We agree with plaintiff's assertion that the 15-day time period expressed in Rule 13 is not mandatory but discretionary; the language of the rule itself so states. The courts> will not interfere with the discretionary authority vested in administrative bodies unless such authority is exercised in an arbitrary or capricious manner. (People ex rel. Stephens v. Collins (1966), 35 Ill.2d 499, 221 N.E.2d 254.) As it is undisputed that plaintiff's filing was not timely, the focus of our inquiry must be whether the Merit Board's dismissal of plaintiff's request was arbitrary or capricious. We find that it was not.
Rule 13 provides for a review decision of an action if the request for such review is filed within 15 days or as otherwise deemed appropriate by the Director of the Merit Board. The Merit Board Director reviewed the May 30, 1979, decision of the University Director and the Merit Board twice reviewed that decision. Plaintiff did not request review under Rule 13.1 of the University Director's August 20, 1979, decision. Following the University Director's third denial of plaintiff's grievance on November 27, 1979, plaintiff requested review under Rule 13.1 but did not request further review under Rule 13.2.
Finally, a full year later, plaintiff requested review under Rule 13.1 of all the various decisions of the university director. That request prompted the Director's determination that further review under Rule 13 was improper in view of the untimely filing. The Merit Board, in effect, concurred.
• 4 We find the Merit Board's final refusal to rehear a grievance already considered many times to be neither arbitrary nor capricious. In finding untimeliness a bar to further consideration of plaintiff's grievance, the Director did not have before him a mere technical failure to meet a filing date or an insignificant delinquency. The Merit Board deemed the final action of the University of which the plaintiff requested review under Rule 13.1 to have occurred on or about June 24, 1979. Under such facts plaintiff's request for review occurred 17 months after the final University action.

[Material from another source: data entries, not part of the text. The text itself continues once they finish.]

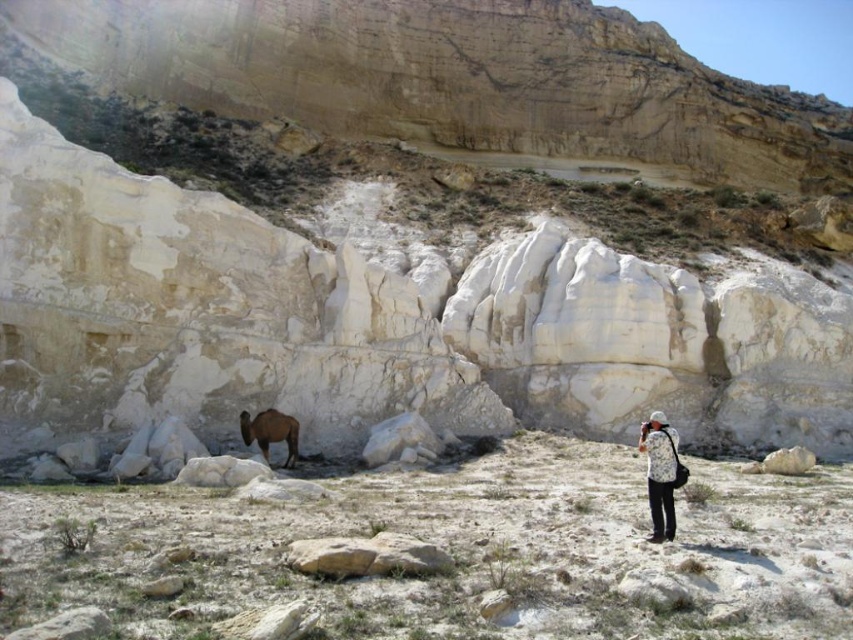 Question: Can you confirm if floral-patterned fabric at lower right is positioned to the right of brown fuzzy camel at lower left?

Choices:
 (A) no
 (B) yes

Answer: (B)

Question: Is floral-patterned fabric at lower right to the left of brown fuzzy camel at lower left from the viewer's perspective?

Choices:
 (A) yes
 (B) no

Answer: (B)

Question: Which object is closer to the camera taking this photo?

Choices:
 (A) floral-patterned fabric at lower right
 (B) brown dirt at center
 (C) brown fuzzy camel at lower left

Answer: (B)

Question: Does brown dirt at center appear over brown fuzzy camel at lower left?

Choices:
 (A) yes
 (B) no

Answer: (B)

Question: Which point appears farthest from the camera in this image?

Choices:
 (A) (651, 449)
 (B) (258, 444)

Answer: (B)

Question: Among these objects, which one is farthest from the camera?

Choices:
 (A) brown fuzzy camel at lower left
 (B) brown dirt at center

Answer: (A) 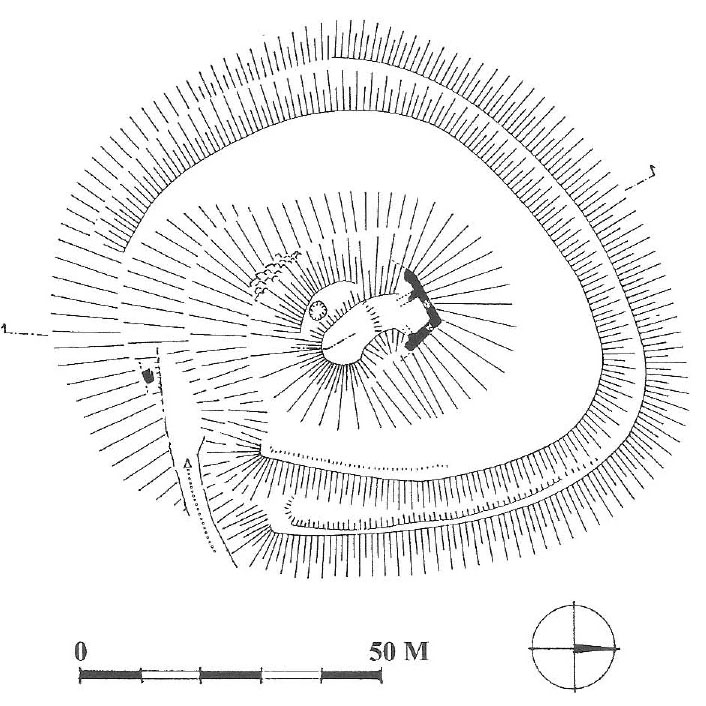 The width and height of the screenshot is (706, 706). Find the location of `divider`. divider is located at coordinates (140, 673). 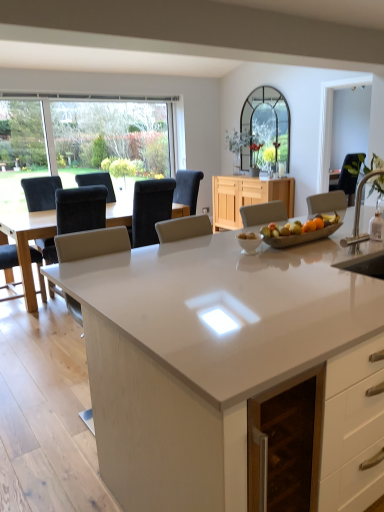 The width and height of the screenshot is (384, 512). What do you see at coordinates (80, 209) in the screenshot? I see `matte black chair at left, the 2th chair when ordered from left to right` at bounding box center [80, 209].

Measure the distance between matte black chair at left, arranged as the 4th chair when viewed from the right, and camera.

12.93 feet.

Describe the element at coordinates (112, 134) in the screenshot. I see `transparent glass window at upper left` at that location.

Locate an element on the screen. This screenshot has height=512, width=384. white glossy countertop at center is located at coordinates (226, 366).

Find the location of a particular element. matte black chair at left, the 2th chair when ordered from left to right is located at coordinates (80, 209).

Is white glossy bowl at center in front of or behind matte black chair at left, which is the first chair from left to right, in the image?

In the image, white glossy bowl at center appears in front of matte black chair at left, which is the first chair from left to right.

Does white glossy bowl at center appear on the right side of matte black chair at left, which is the first chair from left to right?

Yes, white glossy bowl at center is to the right of matte black chair at left, which is the first chair from left to right.

Find the location of `bowl lying in front of the matte black chair at left, arranged as the 4th chair when viewed from the right`. bowl lying in front of the matte black chair at left, arranged as the 4th chair when viewed from the right is located at coordinates (249, 242).

From the matte black chair at left, which is the first chair from left to right, count 2nd chairs forward and point to it. Please provide its 2D coordinates.

[(348, 177)]

Consider the image. Is the depth of black fabric chair at right, which is the 1th chair from right to left, greater than that of matte black chair at left, arranged as the 4th chair when viewed from the right?

No, the depth of black fabric chair at right, which is the 1th chair from right to left, is less than that of matte black chair at left, arranged as the 4th chair when viewed from the right.

Could you measure the distance between black fabric chair at right, which ranks as the 4th chair in left-to-right order, and matte black chair at left, which is the first chair from left to right?

A distance of 4.01 meters exists between black fabric chair at right, which ranks as the 4th chair in left-to-right order, and matte black chair at left, which is the first chair from left to right.

Is black fabric chair at right, which is the 1th chair from right to left, positioned with its back to matte black chair at left, arranged as the 4th chair when viewed from the right?

No, black fabric chair at right, which is the 1th chair from right to left, is not facing the opposite direction of matte black chair at left, arranged as the 4th chair when viewed from the right.

Measure the distance from wooden bowl of mixed fruits at center to transparent glass window at upper left.

wooden bowl of mixed fruits at center is 4.54 meters away from transparent glass window at upper left.

Identify the location of fruit that is below the transparent glass window at upper left (from the image's perspective). (300, 227).

Is wooden bowl of mixed fruits at center looking in the opposite direction of transparent glass window at upper left?

No, wooden bowl of mixed fruits at center is not facing away from transparent glass window at upper left.

Which is in front, point (278, 228) or point (16, 93)?

The point (278, 228) is closer.

From a real-world perspective, is matte black chair at left, the 2th chair when ordered from left to right, physically located above or below light wood cabinet at center?

matte black chair at left, the 2th chair when ordered from left to right, is above light wood cabinet at center.

From the image's perspective, is matte black chair at left, positioned as the third chair in right-to-left order, below light wood cabinet at center?

Indeed, from the image's perspective, matte black chair at left, positioned as the third chair in right-to-left order, is shown beneath light wood cabinet at center.

Between point (84, 206) and point (239, 184), which one is positioned behind?

The point (239, 184) is farther from the camera.

Which object is wider, matte black chair at left, the 2th chair when ordered from left to right, or light wood cabinet at center?

Wider between the two is matte black chair at left, the 2th chair when ordered from left to right.

Does wooden bowl of mixed fruits at center appear on the left side of matte black chair at left, arranged as the 4th chair when viewed from the right?

No, wooden bowl of mixed fruits at center is not to the left of matte black chair at left, arranged as the 4th chair when viewed from the right.

There is a matte black chair at left, arranged as the 4th chair when viewed from the right. At what (x,y) coordinates should I click in order to perform the action: click on fruit above it (from a real-world perspective). Please return your answer as a coordinate pair (x, y). The image size is (384, 512). Looking at the image, I should click on (300, 227).

In terms of height, does wooden bowl of mixed fruits at center look taller or shorter compared to matte black chair at left, arranged as the 4th chair when viewed from the right?

In the image, wooden bowl of mixed fruits at center appears to be shorter than matte black chair at left, arranged as the 4th chair when viewed from the right.

Which point is more forward, (299,232) or (12,245)?

The point (299,232) is more forward.

Which of these two, light wood cabinet at center or black fabric chair at center, marked as the 3th chair in a left-to-right arrangement, is wider?

Result: black fabric chair at center, marked as the 3th chair in a left-to-right arrangement, is wider.

From the image's perspective, which is below, light wood cabinet at center or black fabric chair at center, which is counted as the 2th chair, starting from the right?

black fabric chair at center, which is counted as the 2th chair, starting from the right, appears lower in the image.

Is light wood cabinet at center positioned far away from black fabric chair at center, marked as the 3th chair in a left-to-right arrangement?

light wood cabinet at center is near black fabric chair at center, marked as the 3th chair in a left-to-right arrangement, not far away.

Which object is closer to the camera, white glossy countertop at center or wooden bowl of mixed fruits at center?

white glossy countertop at center is in front.

Which is more to the left, white glossy countertop at center or wooden bowl of mixed fruits at center?

Positioned to the left is wooden bowl of mixed fruits at center.

Locate an element on the screen. This screenshot has height=512, width=384. fruit located behind the white glossy countertop at center is located at coordinates (300, 227).

Is white glossy countertop at center inside or outside of wooden bowl of mixed fruits at center?

Answer: white glossy countertop at center is located beyond the bounds of wooden bowl of mixed fruits at center.

Find the location of a particular element. The height and width of the screenshot is (512, 384). chair that is the 3rd one below the white glossy bowl at center (from a real-world perspective) is located at coordinates (8, 260).

From the image's perspective, which chair is the 2nd one above the matte black chair at left, which is the first chair from left to right? Please provide its 2D coordinates.

[(348, 177)]

Estimate the real-world distances between objects in this image. Which object is closer to white glossy countertop at center, black fabric chair at center, marked as the 3th chair in a left-to-right arrangement, or matte black chair at left, positioned as the third chair in right-to-left order?

matte black chair at left, positioned as the third chair in right-to-left order, is positioned closer to the anchor white glossy countertop at center.

Consider the image. When comparing their distances from black fabric chair at center, marked as the 3th chair in a left-to-right arrangement, does satin nickel faucet at right or wooden bowl of mixed fruits at center seem further?

satin nickel faucet at right is further to black fabric chair at center, marked as the 3th chair in a left-to-right arrangement.

Considering their positions, is light wood cabinet at center positioned further to matte black chair at left, arranged as the 4th chair when viewed from the right, than matte black chair at left, positioned as the third chair in right-to-left order?

Based on the image, light wood cabinet at center appears to be further to matte black chair at left, arranged as the 4th chair when viewed from the right.

Looking at this image, considering their positions, is matte black chair at left, positioned as the third chair in right-to-left order, positioned closer to transparent glass window at upper left than white glossy countertop at center?

Among the two, matte black chair at left, positioned as the third chair in right-to-left order, is located nearer to transparent glass window at upper left.

Based on the photo, looking at the image, which one is located further to matte black chair at left, which is the first chair from left to right, white glossy countertop at center or white glossy bowl at center?

Among the two, white glossy countertop at center is located further to matte black chair at left, which is the first chair from left to right.

Looking at the image, which one is located further to black fabric chair at right, which ranks as the 4th chair in left-to-right order, wooden bowl of mixed fruits at center or matte black chair at left, the 2th chair when ordered from left to right?

matte black chair at left, the 2th chair when ordered from left to right.

In the scene shown: Based on their spatial positions, is wooden bowl of mixed fruits at center or white glossy bowl at center further from transparent glass window at upper left?

white glossy bowl at center is positioned further to the anchor transparent glass window at upper left.

Looking at the image, which one is located closer to white glossy bowl at center, black fabric chair at center, which is counted as the 2th chair, starting from the right, or black fabric chair at right, which is the 1th chair from right to left?

Among the two, black fabric chair at center, which is counted as the 2th chair, starting from the right, is located nearer to white glossy bowl at center.

I want to click on sink between matte black chair at left, positioned as the third chair in right-to-left order, and black fabric chair at right, which ranks as the 4th chair in left-to-right order, so click(361, 243).

The width and height of the screenshot is (384, 512). Find the location of `fruit positioned between white glossy countertop at center and black fabric chair at right, which is the 1th chair from right to left, from near to far`. fruit positioned between white glossy countertop at center and black fabric chair at right, which is the 1th chair from right to left, from near to far is located at coordinates (300, 227).

The image size is (384, 512). What are the coordinates of `fruit between satin nickel faucet at right and black fabric chair at center, marked as the 3th chair in a left-to-right arrangement, along the z-axis` in the screenshot? It's located at (300, 227).

Image resolution: width=384 pixels, height=512 pixels. Identify the location of fruit located between white glossy countertop at center and black fabric chair at center, marked as the 3th chair in a left-to-right arrangement, in the depth direction. (300, 227). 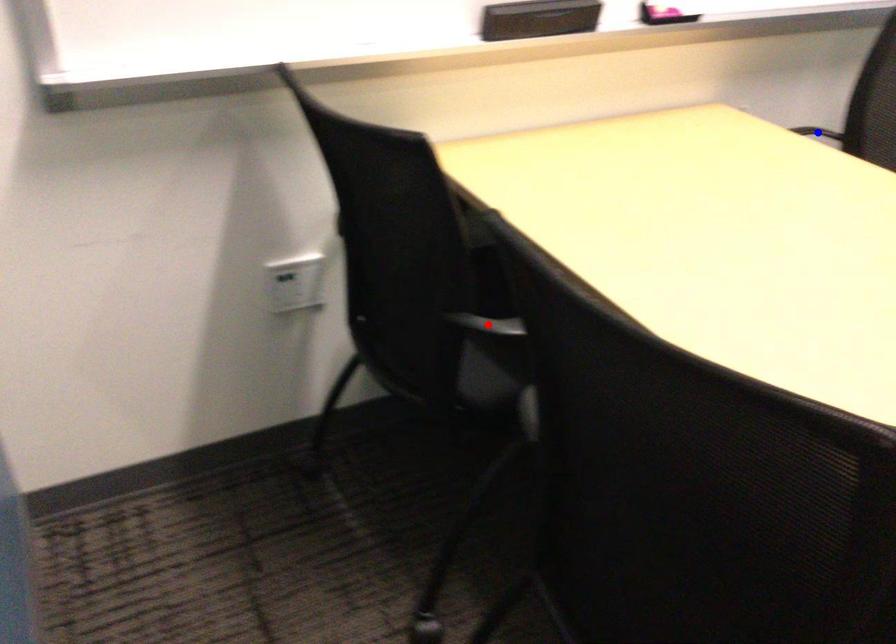 Question: Which of the two points in the image is closer to the camera?

Choices:
 (A) Blue point is closer.
 (B) Red point is closer.

Answer: (B) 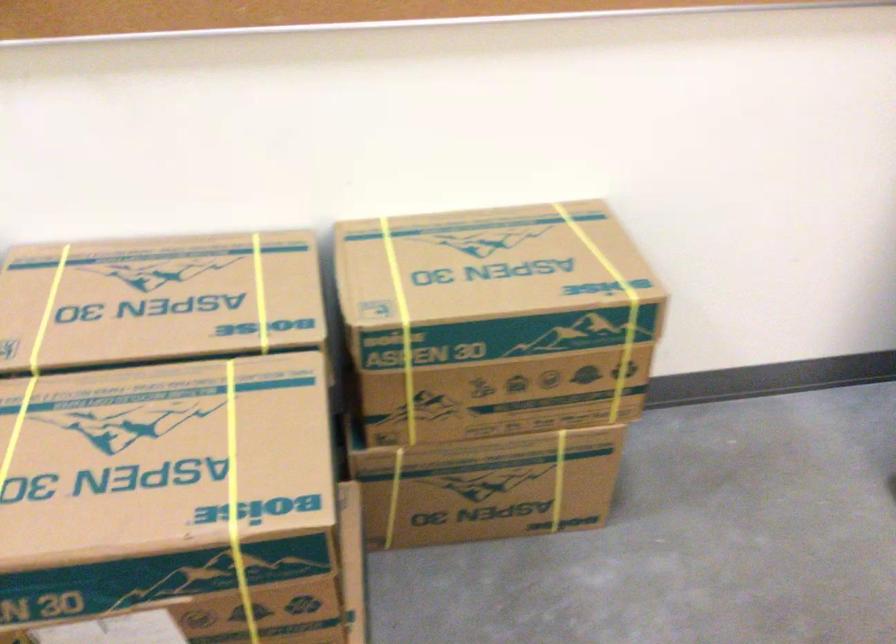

Considering the University Director's third review and decision as the final University action places such final action a full year before plaintiff's request for review under Rule 13. And if the letters sent by the University president are deemed the final University action, plaintiff's request for Rule 13 review occurred five months after the prescribed time for such request. Thus, under any set of facts, plaintiff's request occurred substantially beyond the suggested time for filing. In view of the lateness of the request, to hold that the Director of the Merit Board abused his discretion and acted arbitrarily in enforcing a 15-day time limit would be to render the time limit a nullity. Plaintiff has made no showing that he was unable to act within the time limit and, moreover, offers no reason why the Director should have disregarded the suggested time for filing in favor of plaintiff who filed his request at least five months and as many as 17 months after the prescribed time.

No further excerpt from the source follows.